By contrast there is nothing so likely to strengthen the moral life as the beliefs
that one will be held accountable for one’s actions and that one’s choices do make
a difference in bringing about the good. Theism is thus a morally advantageous
belief, and this, in the absence of any theoretical argument establishing atheism
to be the case, provides practical grounds to believe in God and motivation to
accept the conclusions of the two theoretical arguments I just gave above.
Conclusion
What fascinates me most is not philosophy with all its theories, but primarily the
human mind which produces all these thoughts, in other words the question:
what makes it tick.Then it is exciting to see how minds, separated from each
other in space and time ponder about the same questions. Not just for a day or so
but for centuries.
In this assignment I got to know about the Sankaracharya’s philosophy, the four
Purusharthas , Indian materialism and possibility of morality without God.
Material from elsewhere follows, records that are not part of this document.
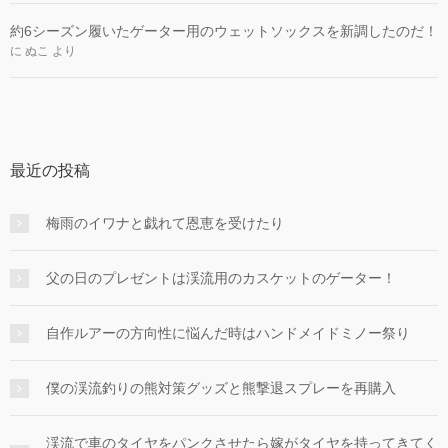
約6シーズン履いたゲーター用のウェットソックスを新調したのだ！
に
ぬこ
より
最近の投稿
梅雨のイワナと戯れて恩恵を受けたり
父の日のプレゼントは渓流用のカスケットのゲーター！
自作ルアーの方向性に悩んだ時はハンドメイドミノー祭り
僕の渓流釣りの熊対策グッズと熊撃退スプレーを再購入
渓流で車のタイヤをパンクさせたら嫁がタイヤを持ってきてく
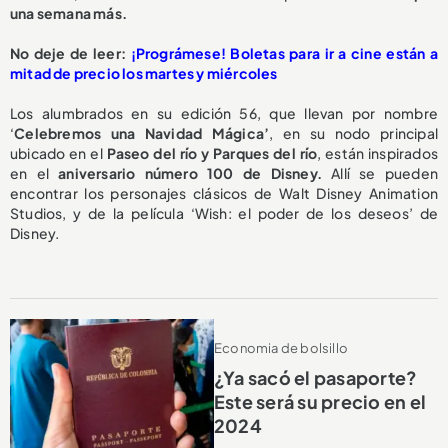
una semana más.
No deje de leer:
¡Prográmese! Boletas para ir a cine están a
mitad de precio los martes y miércoles
Los alumbrados en su edición 56, que llevan por nombre
‘
Celebremos una Navidad Mágica’
, en su nodo principal
ubicado en el
Paseo del río y Parques del río
, están inspirados
en el
aniversario número 100 de Disney.
Allí se pueden
encontrar los personajes clásicos de Walt Disney Animation
Studios, y de la película ‘Wish: el poder de los deseos’ de
Disney.
Economia de bolsillo
¿Ya sacó el pasaporte?
Este será su precio en el
2024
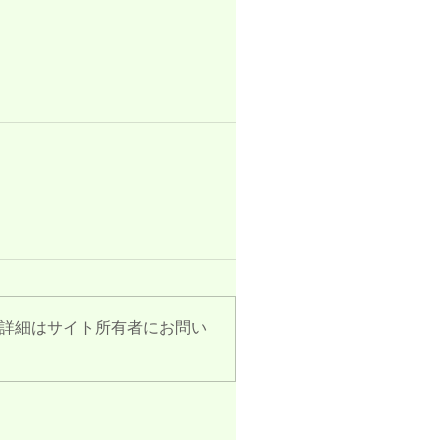
詳細はサイト所有者にお問い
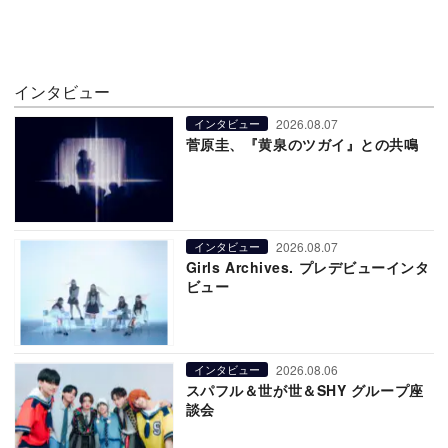
インタビュー
2026.08.07
インタビュー
菅原圭、『黄泉のツガイ』との共鳴
2026.08.07
インタビュー
Girls Archives. プレデビューインタ
ビュー
2026.08.06
インタビュー
スパフル＆世が世＆SHY グループ座
談会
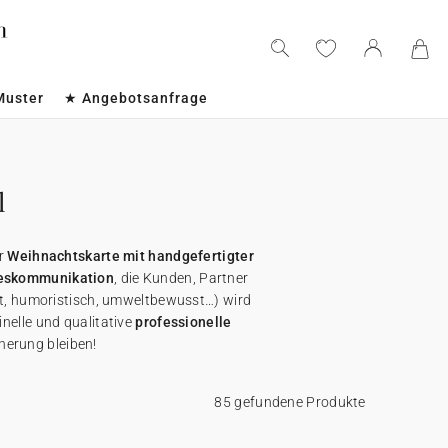
Muster
★ Angebotsanfrage
l
er
Weihnachtskarte mit handgefertigter
eskommunikation
, die Kunden, Partner
iert, humoristisch, umweltbewusst…) wird
inelle und qualitative
professionelle
nnerung bleiben!
85 gefundene Produkte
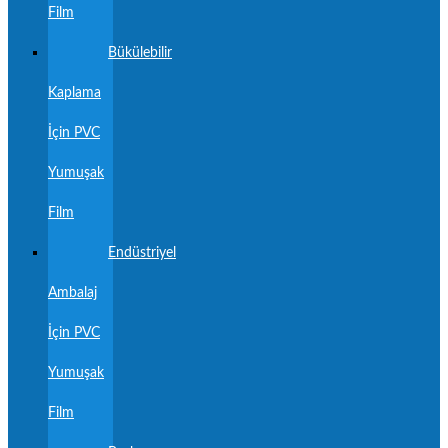
Film
Bükülebilir
Kaplama
İçin PVC
Yumuşak
Film
Endüstriyel
Ambalaj
İçin PVC
Yumuşak
Film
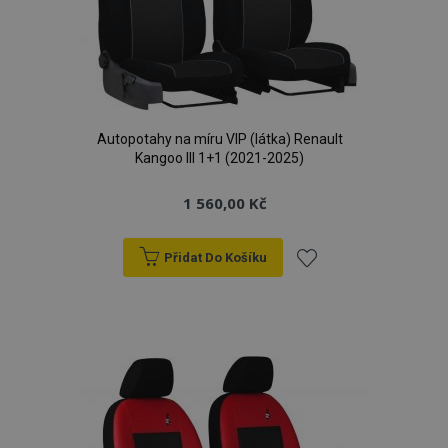
Autopotahy na míru VIP (látka) Renault
Kangoo III 1+1 (2021-2025)
1 560,00 Kč
Přidat Do Košíku
Přidat
k
oblíbeným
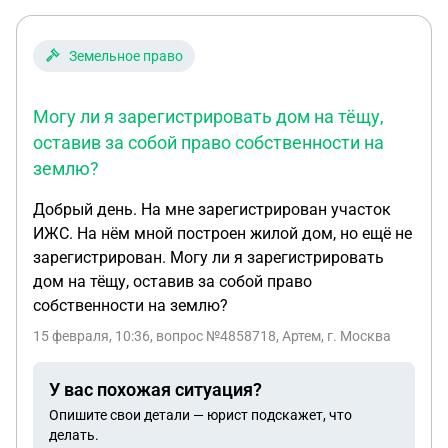
денежные взносы. Данный застройщик
обязательства выполнил, +- 2012 году территорию
застроил, облагородил, все коммуникации ввел в
Земельное право
эксплуатацию, за одним исключением земли
общего пользования не передал местным
Могу ли я зарегистрировать дом на тёщу,
жителям. После +-2017 году данный застройщик
оставив за собой право собственности на
прошел процедуру банкротства. В процессе
землю?
банкротства с торгов в начале 2025 года было
продано его имущество в виде земель (категория-
Добрый день. На мне зарегистрирован участок
земли населенных пунктов, ВРИ под ИЖС, форма
ИЖС. На нём мной построен жилой дом, но ещё не
собственности- частная) ИЖС которые по
зарегистрирован. Могу ли я зарегистрировать
условиям застройки должны были выполнять
дом на тёщу, оставив за собой право
функцию общего пользования. После
собственности на землю?
приобретения участка с торгов, данный участок
через пол года был перепродан и также
15 февраля, 10:36
, вопрос №4858718, Артем, г. Москва
благополучно переоформлен на другого
собственника в Росреестре. На данный момент
У вас похожая ситуация?
жители обратились в Арбитражный суд с
Опишите свои детали — юрист подскажет, что
заявлением об отмене торгов. Насколько реально
делать.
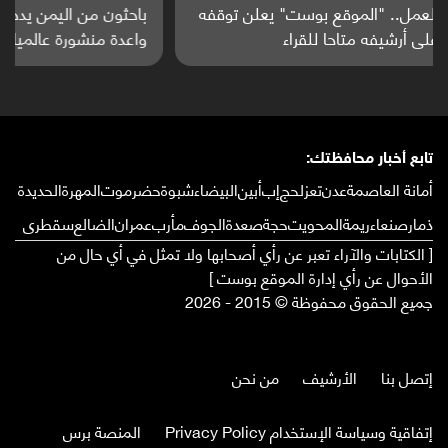
باحثون من اليمن يدخلون سباق أبحاث ألزهايمر بدراسة
واعدة منشورة عالميا (ترجمة)
تابع أخبار محافظتك:
أمانة العاصمة
عدن
تعز
لحج
إب
أبين
البيضاء
شبوة
حضرموت
المهرة
الحديدة
ذمار
صنعاء
ريمة
المحويت
حجة
صعدة
الجوف
مأرب
عمران
الضالع
سقطرى
[ الكتابات والآراء تعبر عن رأي أصحابها ولا تمثل في أي حال من
الأحوال عن رأي إدارة الموقع بوست ]
جميع الحقوق محفوظة © 2015 - 2026
إتصل بنا
الأرشيف
من نحن
إتفاقية وسياسة الإستخدام Privacy Policy
المنصة برس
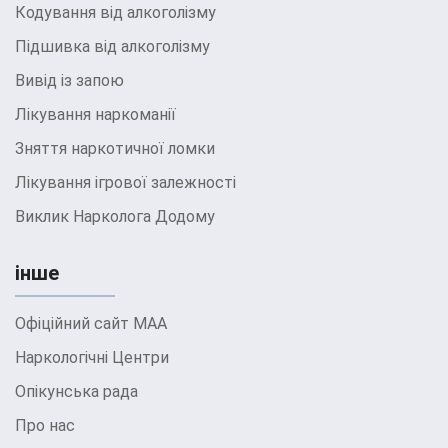
Кодування від алкоголізму
Підшивка від алкоголізму
Вивід із запою
Лікування наркоманії
Зняття наркотичної ломки
Лікування ігрової залежності
Виклик Нарколога Додому
інше
Офіційний сайт МАА
Наркологічні Центри
Опікунська рада
Про нас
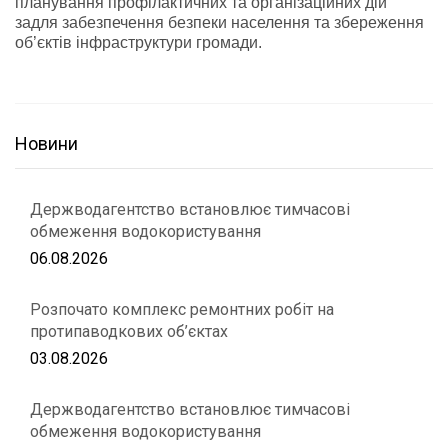
планування профілактичних та організаційних дій
задля забезпечення безпеки населення та збереження
об’єктів інфраструктури громади.
Новини
Держводагентство встановлює тимчасові
обмеження водокористування
06.08.2026
Розпочато комплекс ремонтних робіт на
протипаводкових об’єктах
03.08.2026
Держводагентство встановлює тимчасові
обмеження водокористування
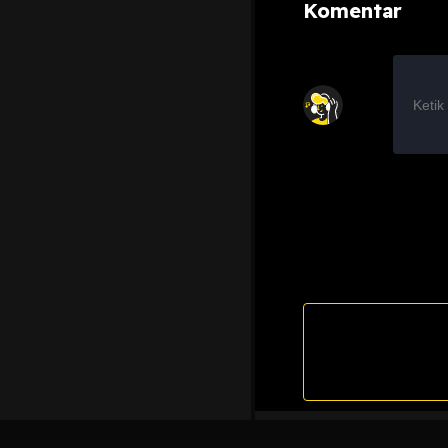
Komentar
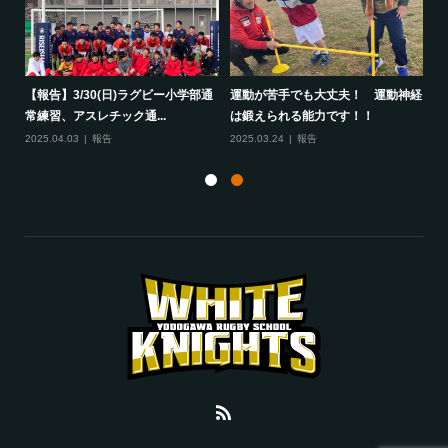
して
【報告】3/30(日)ラグビー小学部通
運動が苦手でも大丈夫！ 運動神経
保
常練習、アスレチック通...
は鍛えられる能力です！！
さ
2025.04.03
報告
2025.03.24
報告
20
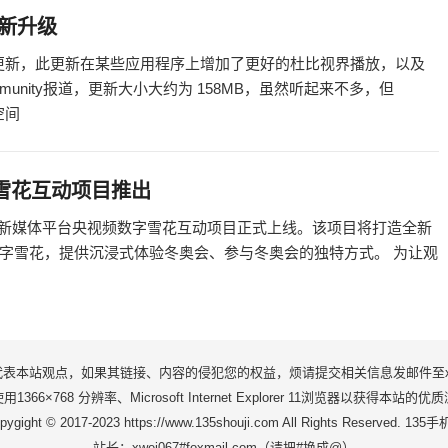
t更新升级
新的更新，此更新在某些应用程序上增加了更好的杜比视界播放，以及
mmunity报道，更新大小大约为 158MB，虽然听起来不多，但
储空间
雪花互动项目推出
G 新媒体平台央视频数字雪花互动项目正式上线。该项目将打造全新
字雪花，提供沉浸式体验冬奥会、参与冬奥会的独特方式。 为让观
站观点，如果其链接、内容的侵犯您的权益，烦请提交相关信息发邮件至xwei06
1366×768 分辨率、Microsoft Internet Explorer 11浏览器以获得本站的
pygight © 2017-2023 https://www.135shouji.com All Rights Reserved. 135
站长：xwei067#foxmail.com（请把#换成@）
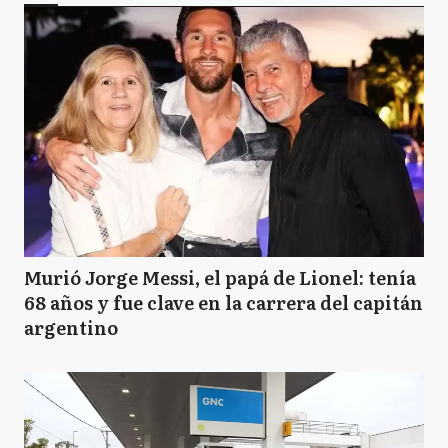
Murió Jorge Messi, el papá de Lionel: tenía
68 años y fue clave en la carrera del capitán
argentino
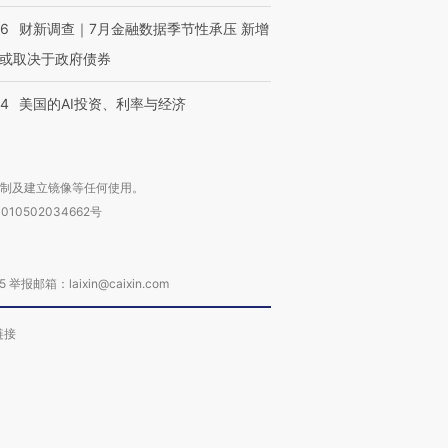
46
财新调查｜7月金融数据季节性承压 新增
或取决于政府债券
44
美国的AI投资、利率与经济
复制及建立镜像等任何使用。
010502034662号
箱：laixin@caixin.com
链接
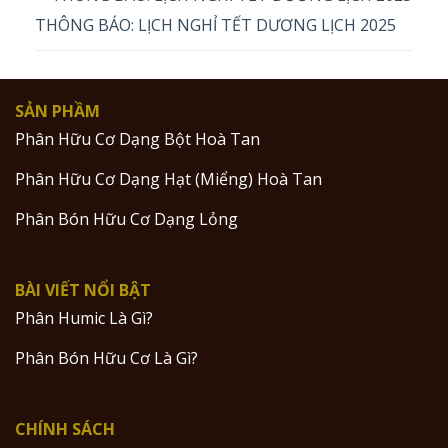
THÔNG BÁO: LỊCH NGHỈ TẾT DƯƠNG LỊCH 2025
SẢN PHẦM
Phân Hữu Cơ Dạng Bột Hoà Tan
Phân Hữu Cơ Dạng Hạt (Miểng) Hoà Tan
Phân Bón Hữu Cơ Dạng Lỏng
BÀI VIẾT NỔI BẬT
Phân Humic Là Gì?
Phân Bón Hữu Cơ Là Gì?
CHÍNH SÁCH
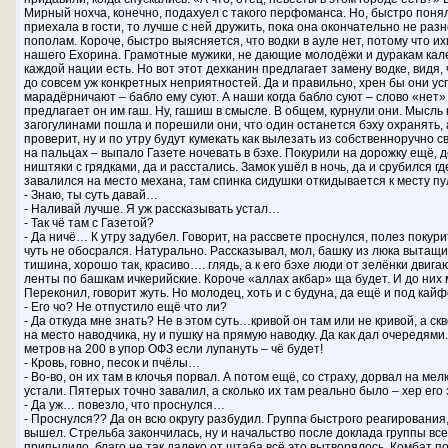
Мирный нохча, конечно, подахуел с такого перфоманса. Но, быстро понял
приехала в гости, то лучше с ней дружить, пока она окончательно не разн
пополам. Короче, быстро выясняется, что водки в ауле нет, потому что их
нашего Ехорина. Грамотные мужики, не дающие молодёжи и дуракам кале
каждой нации есть. Но вот этот дехканин предлагает замену водке, видя,
до совсем уж конкретных неприятностей. Да и правильно, хрен бы они ус
марадёрничают – бабло ему суют. А наши когда бабло суют – слово «нет»
предлагает он им гаш. Ну, гашиш в смысле. В общем, курнули они. Мысль 
загогулинами пошла и порешили они, что один останется бэху охранять, 
проверит, ну и по утру будут кумекать как вылезать из собственноручно 
на пальцах – выпало Газете ночевать в бэхе. Покурили на дорожку ещё,
ништяки с грядками, да и расстались. Замок ушёл в ночь, да и срубился где
завалился на место механа, там спинка сидушки откидывается к месту 
- Знаю, ты суть давай…
- Наливай лучше. Я уж рассказывать устал…
- Так чё там с Газетой?
- Да ничё… К утру задубел. Говорит, на рассвете проснулся, полез покурит
чуть не обосрался. Натурально. Рассказывал, мол, башку из люка вытащи
тишина, хорошо так, красиво…. глядь, а к его бэхе люди от зелёнки двига
ленты по башкам ичкерийские. Короче «аллах акбар» ща будет. И до них 
Переконил, говорит жуть. Но молодец, хоть и с будуна, да ещё и под ка
- Его чо? Не отпустило ещё что ли?
- Да откуда мне знать? Не в этом суть…кривой он там или не кривой, а с
на место наводчика, ну и пушку на прямую наводку. Да как дал очередями
метров на 200 в упор ОФЗ если лупануть – чё будет!
- Кровь, говно, песок и пчёлы…
- Во-во, он их там в клочья порвал. А потом ещё, со страху, дорвал на ме
устали. Пятерых точно завалил, а сколько их там реально было – хер его 
- Да уж… повезло, что проснулся…
- Проснулся?? Да он всю округу разбудил. Группа быстрого реагирования
вышел. Стрельба закончилась, ну и начальство после доклада группы вс
припылило, благо не так далеко от штаба всё это вытворялось. Комбат п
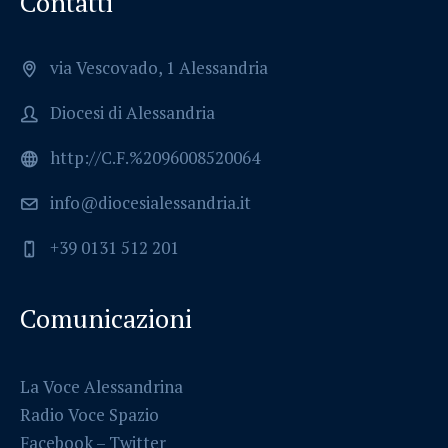
Contatti
via Vescovado, 1 Alessandria
Diocesi di Alessandria
http://C.F.%2096008520064
info@diocesialessandria.it
+39 0131 512 201
Comunicazioni
La Voce Alessandrina
Radio Voce Spazio
Facebook
–
Twitter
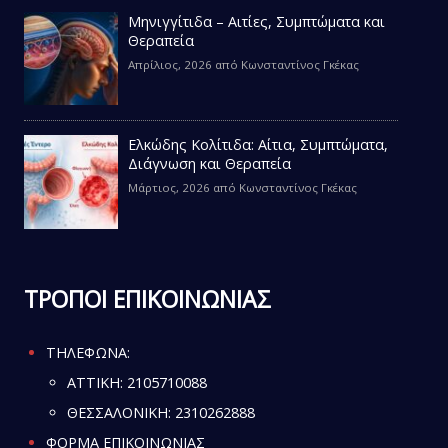
Μηνιγγίτιδα – Αιτίες, Συμπτώματα και
Θεραπεία
Απρίλιος, 2026
από
Κωνσταντίνος Γκέκας
Ελκώδης Κολίτιδα: Αίτια, Συμπτώματα,
Διάγνωση και Θεραπεία
Μάρτιος, 2026
από
Κωνσταντίνος Γκέκας
ΤΡΟΠΟΙ ΕΠΙΚΟΙΝΩΝΙΑΣ
ΤΗΛΕΦΩΝΑ:
ATTIKH:
2105710088
ΘΕΣΣΑΛΟΝΙΚΗ:
2310262888
ΦΟΡΜΑ ΕΠΙΚΟΙΝΩΝΙΑΣ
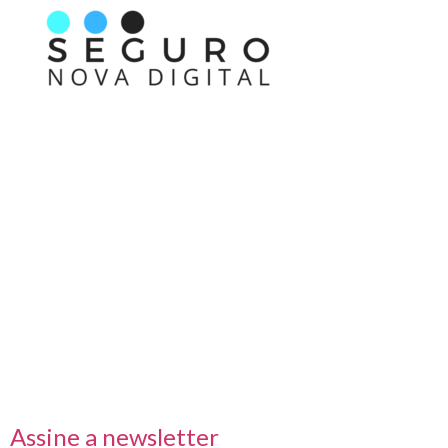
Nos acompanhe também pelas redes sociais
Links rápidos
Receba nossas informações em primeira mão
Assine a newsletter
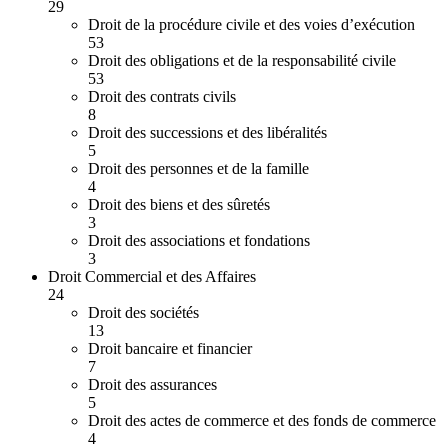
29
Droit de la procédure civile et des voies d’exécution
53
Droit des obligations et de la responsabilité civile
53
Droit des contrats civils
8
Droit des successions et des libéralités
5
Droit des personnes et de la famille
4
Droit des biens et des sûretés
3
Droit des associations et fondations
3
Droit Commercial et des Affaires
24
Droit des sociétés
13
Droit bancaire et financier
7
Droit des assurances
5
Droit des actes de commerce et des fonds de commerce
4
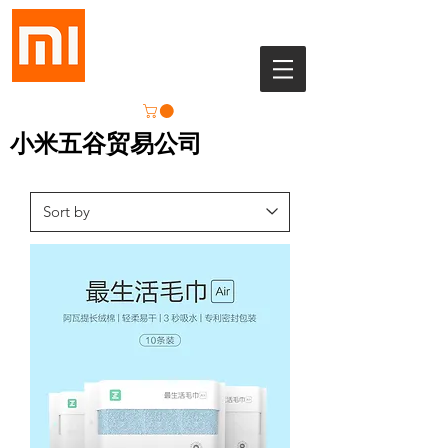
小米五谷贸易公司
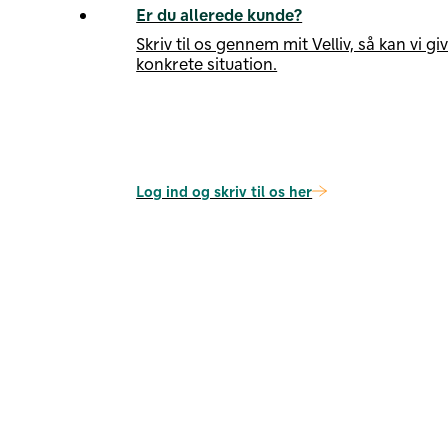
Er du allerede kunde?
Skriv til os gennem mit Velliv, så kan vi gi
konkrete situation.
Log ind og skriv til os her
Materialism is the name given to the metaphysical doctrine which holds that
matter is the only reaIity. In this respect it is opposed to spiritual interpretations
of the universe.
One of the chief topics of Indian philosophers was epistemology, that is the
question “How far can we know reality?” How does knowledge originate and
develop? This last question involves the problem: What are the different sources
of knowledge?
In short, the theological meta-ethical foundations do seem to be necessary for
morality. If God does not exist, then it is plausible to think that there are no
objective moral values, that we have no moral duties, and that there is no moral
accountability for how we live and act. The horror of such a morally neutral
world is obvious. If, on the other hand, we hold, as it seems rational to do, that
objective moral values and duties do exist, then we have good grounds for
believing in the existence of God. In addition, we have powerful practical reasons
for embracing theism in view of the morally bracing effects which belief in moral
accountability produces. We cannot, then, truly be good without God; but if we
can in some measure be good, then it follows that God exists.